Hi,
in the week from 2014-10-27–2014-11-02 Andrew, Jeff, and I worked on the following items around the Analytics Cluster and Analytics related Ops:
* Hive UDF to parse user agents with ua_parser * More kafkatee issues * Database replication getting stuck on 'Duplicate entry' * Ganglia's Views broke * Fixing sync of “aggregate-datasets” rsync * Turning down logstash logging * 'research' database user (details below)
Have fun, Christian
* Hive UDF to parse user agents with ua_parser
A Hive UDF to parse User-Agent strings with ua_parser was merged and got deployed to the Analytics cluster. So people with Hive access can now use this UDF to automatically extract browser, OS, and device information.
* More kafkatee issues
After previous week's deployment of the new kafkatee build, we took a closer look at the generated files. While up to now, no partitions got dropped, it turned out that kafkatee is loosing lines if other processes have more disk activity. While---even if other processes have more disk activity---the kafkatee output files are still better than what udp2log can produce, we're investigating if the kafkatee output is good enough for users that need to stream data. (For non-streaming needs, it currently looks like Hive would be the more reliable choice.)
* Database replication getting stuck on 'Duplicate entry'
This week we've been having two more replication lag issues. From the five lag issues of October, the last three times, replication stopped with 'Duplicate entries'. Since this seems to be an emergent pattern, it has been called out with Ops and while they are aware of it, there is currently no fix for this issue.
* Ganglia's Views broke
Ganglia allows to have custom predefined dashboards (see Ganglia's “View” tab), which we use to watch kafka's and varnishkafka's key metrics. It seems that some puppet refactorings broke the existing Ganglia dashboards. As it seems we're one of the few teams using Ganglia dashboards regularly, we fixed puppet's Ganglia View setup.
* Fixing sync of “aggregate-datasets” rsync
Some weeks back, work was started to have stat1002's “aggregate-datasets” directory automatically publish it's content the website at
. Now final tweaks there have been put into place, and automatic publishing now works as expected.

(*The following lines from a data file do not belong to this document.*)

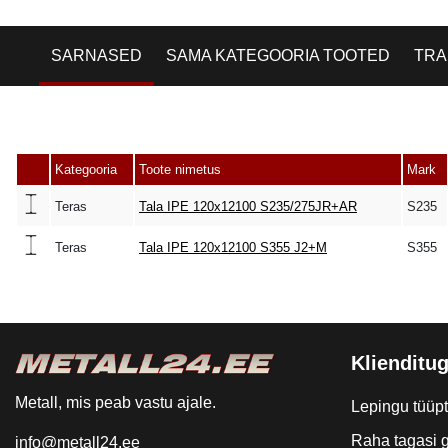
SARNASED
SAMA KATEGOORIA TOOTED
TRA
Kategooria
Toote nimetus
Mark
Teras
Tala IPE 120x12100 S235/275JR+AR
S235
Teras
Tala IPE 120x12100 S355 J2+M
S355
Klienditug
Metall, mis peab vastu ajale.
Lepingu tüüp
Raha tagasi g
info@metall24.ee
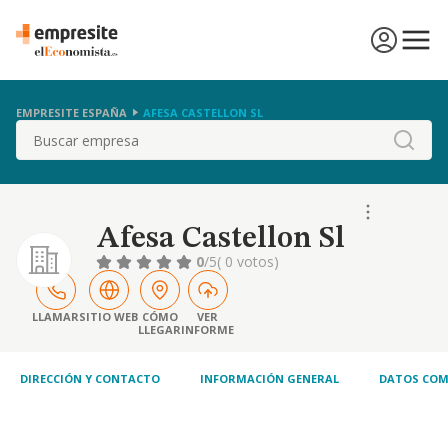
EMPRESITE ESPAÑA
AFESA CASTELLON SL
Buscar
Afesa Castellon Sl
0
/5
( 0 votos)
LLAMAR
SITIO WEB
CÓMO
VER
LLEGAR
INFORME
DIRECCIÓN Y CONTACTO
INFORMACIÓN GENERAL
DATOS COM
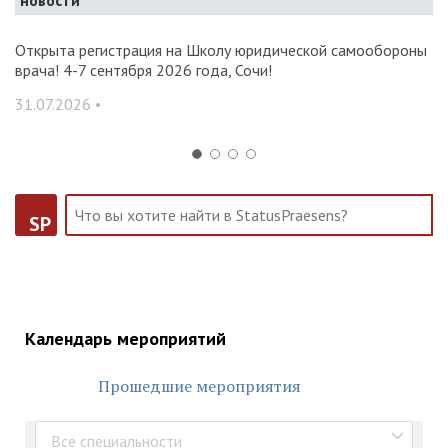
новости
и и
Открыта регистрация на Школу юридической самообороны
О
врача! 4-7 сентября 2026 года, Сочи!
ак
С
31.07.2026 •
14
SP
Календарь мероприятий
Прошедшие мероприятия
Все специальности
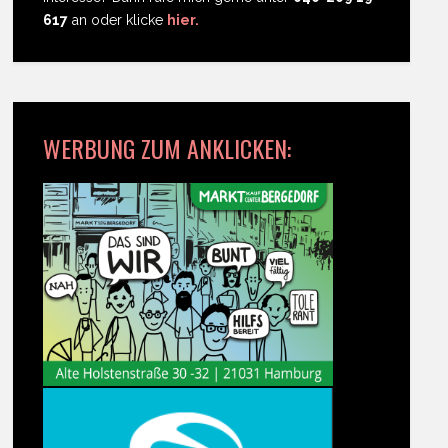
617
an oder klicke
hier.
WERBUNG ZUM ANKLICKEN:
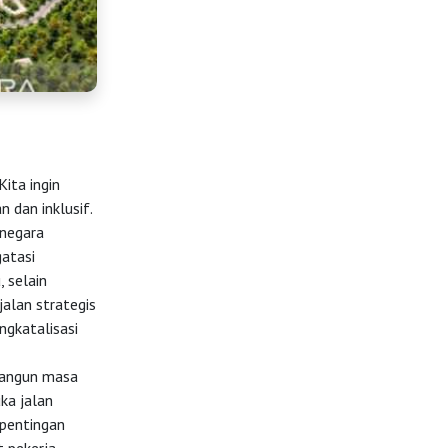
ita ingin
 dan inklusif.
 negara
atasi
 selain
jalan strategis
gkatalisasi
bangun masa
ka jalan
epentingan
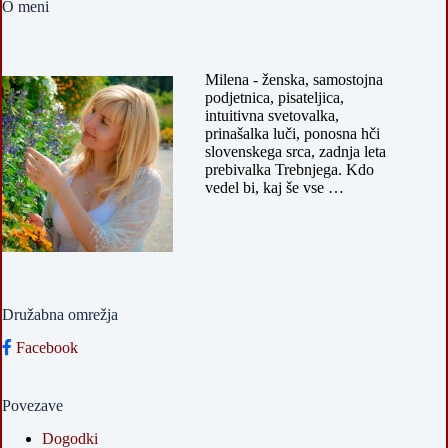
O meni
Milena - ženska, samostojna
podjetnica, pisateljica,
intuitivna svetovalka,
prinašalka luči, ponosna hči
slovenskega srca, zadnja leta
prebivalka Trebnjega. Kdo
vedel bi, kaj še vse …
Družabna omrežja
Facebook
Povezave
Dogodki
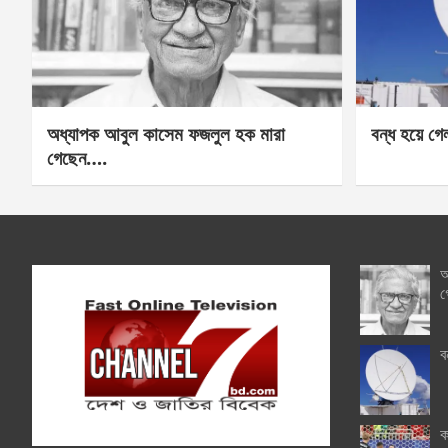
অধ্যাপক আবুল কাসেম ফজলুল হক মারা
বন্ধ হয়ে গ
গেছেন….
অ
গ
ব
ক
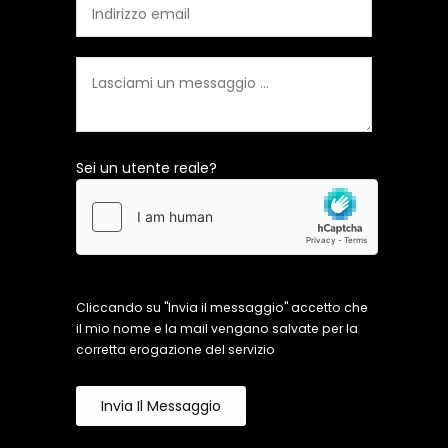
Sei un utente reale?
Cliccando su "Invia il messaggio" accetto che
il mio nome e la mail vengano salvate per la
corretta erogazione del servizio
Invia Il Messaggio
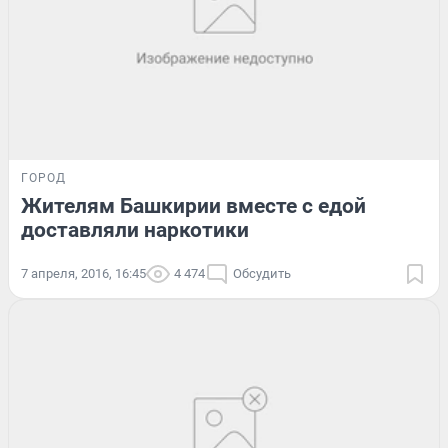
ГОРОД
Жителям Башкирии вместе с едой
доставляли наркотики
7 апреля, 2016, 16:45
4 474
Обсудить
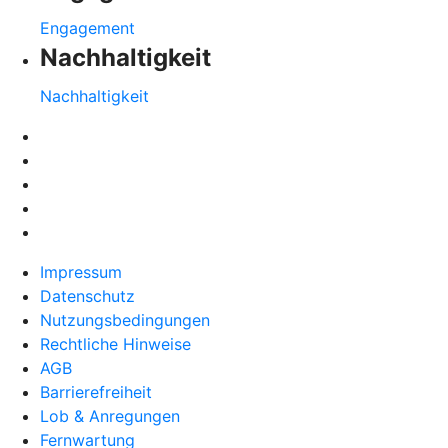
Engagement
Nachhaltigkeit
Nachhaltigkeit
Impressum
Datenschutz
Nutzungsbedingungen
Rechtliche Hinweise
AGB
Barrierefreiheit
Lob & Anregungen
Fernwartung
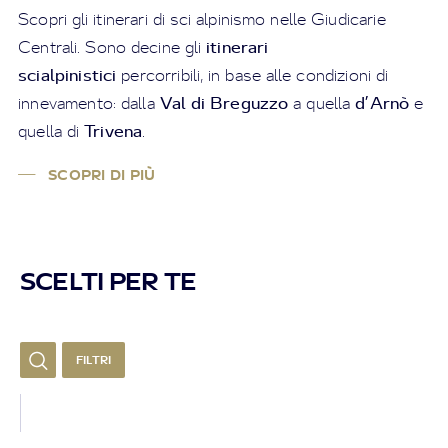
Scopri gli itinerari di sci alpinismo nelle Giudicarie
itinerari
Centrali. Sono decine gli
scialpinistici
percorribili, in base alle condizioni di
Val di Breguzzo
d’Arnò
innevamento: dalla
a
quella
e
Trivena
quella di
.
SCOPRI DI PIÙ
SCELTI PER TE
FILTRI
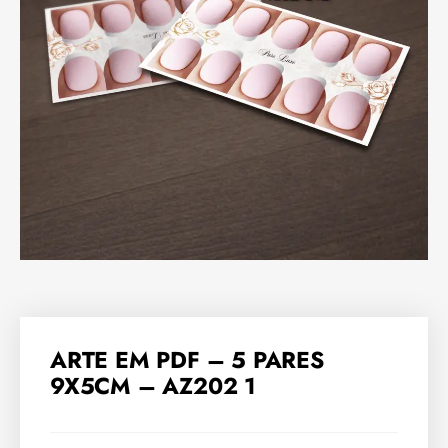
ARTE EM PDF – 5 PARES
9X5CM – AZ202 1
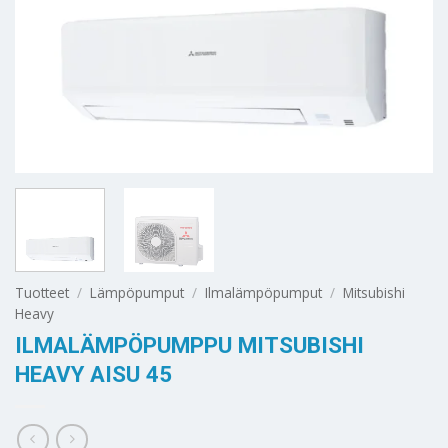
Tuotteet
/
Lämpöpumput
/
Ilmalämpöpumput
/
Mitsubishi
Heavy
ILMALÄMPÖPUMPPU MITSUBISHI
HEAVY AISU 45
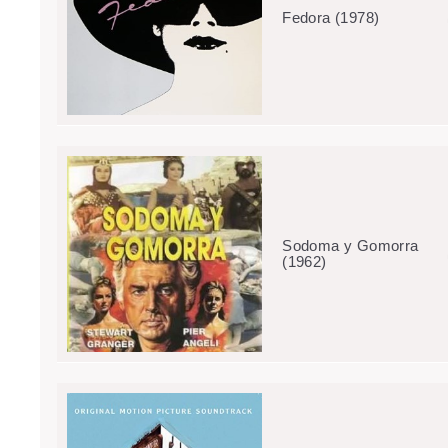
Fedora (1978)
Sodoma y Gomorra
(1962)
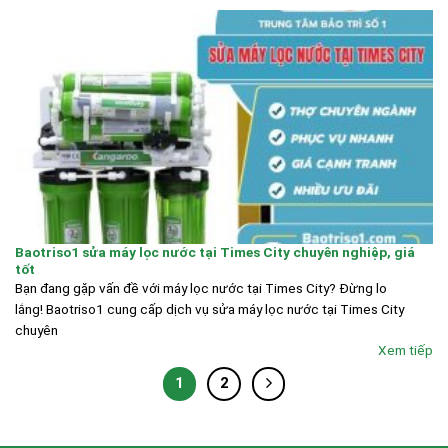
Baotriso1 sửa máy lọc nước tại Times City chuyên nghiệp, giá
tốt
Bạn đang gặp vấn đề với máy lọc nước tại Times City? Đừng lo
lắng! Baotriso1 cung cấp dịch vụ sửa máy lọc nước tại Times City
chuyên
Xem tiếp
1
2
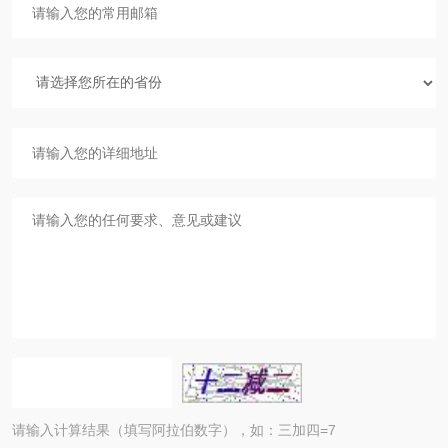
请输入计算结果（填写阿拉伯数字），如：三加四=7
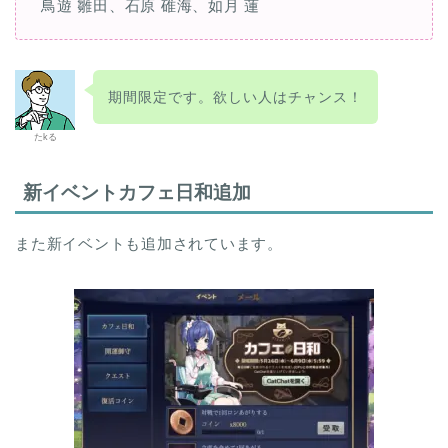
鳥遊 雛田、石原 碓海、如月 蓮
期間限定です。欲しい人はチャンス！
たkる
新イベントカフェ日和追加
また新イベントも追加されています。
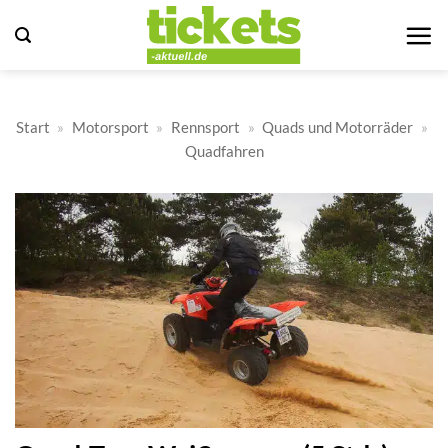
Zum
Inhalt
springen
Start
»
Motorsport
»
Rennsport
»
Quads und Motorräder
»
Quadfahren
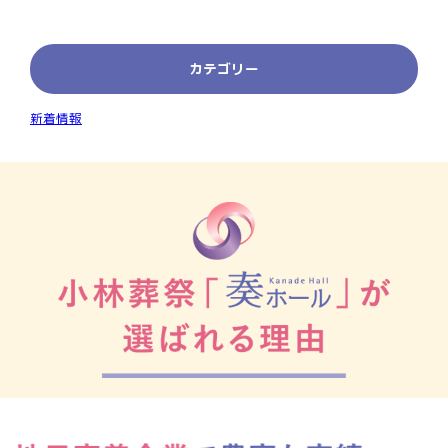
カテゴリー
新着情報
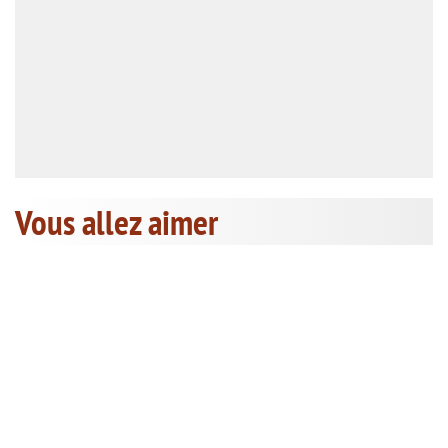
Vous allez aimer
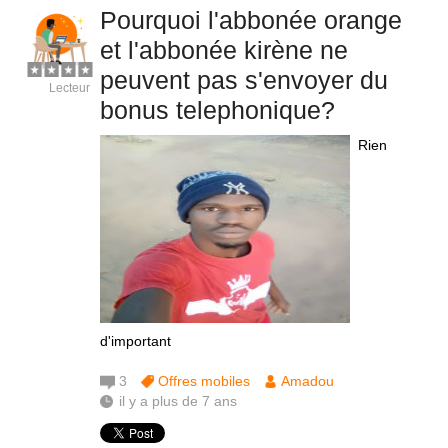
Pourquoi l'abbonée orange
et l'abbonée kirène ne
peuvent pas s'envoyer du
Lecteur
bonus telephonique?
Rien
d'important
3
Offres mobiles
Amadou
il y a plus de 7 ans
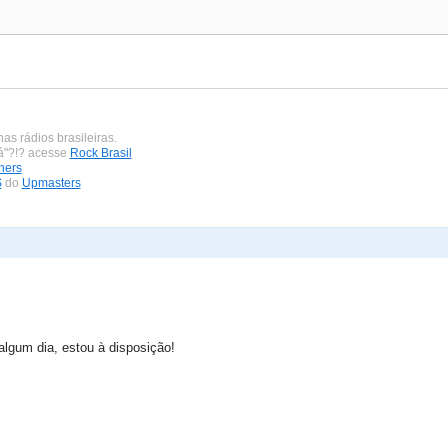
nas rádios brasileiras.
bá"?!? acesse
Rock Brasil
ners
S
do
Upmasters
algum dia, estou à disposição!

* Turning down logstash logging
It turned out that the combination of Analytics cluster and other new log producers amount for more traffic than the current logstash setup can handle nicely. So the log level from the Analytics cluster got turned down until logstash itself got scaled up.
* 'research' database user
Many researchers and other WMFers are using the 'research' credentials to access the analytics databases, and the time came to switch those credentials to a new password. Since the password was not properly puppetized, discussions were started on how disruptive a change would be and how to best change it. Also puppetization work around it started.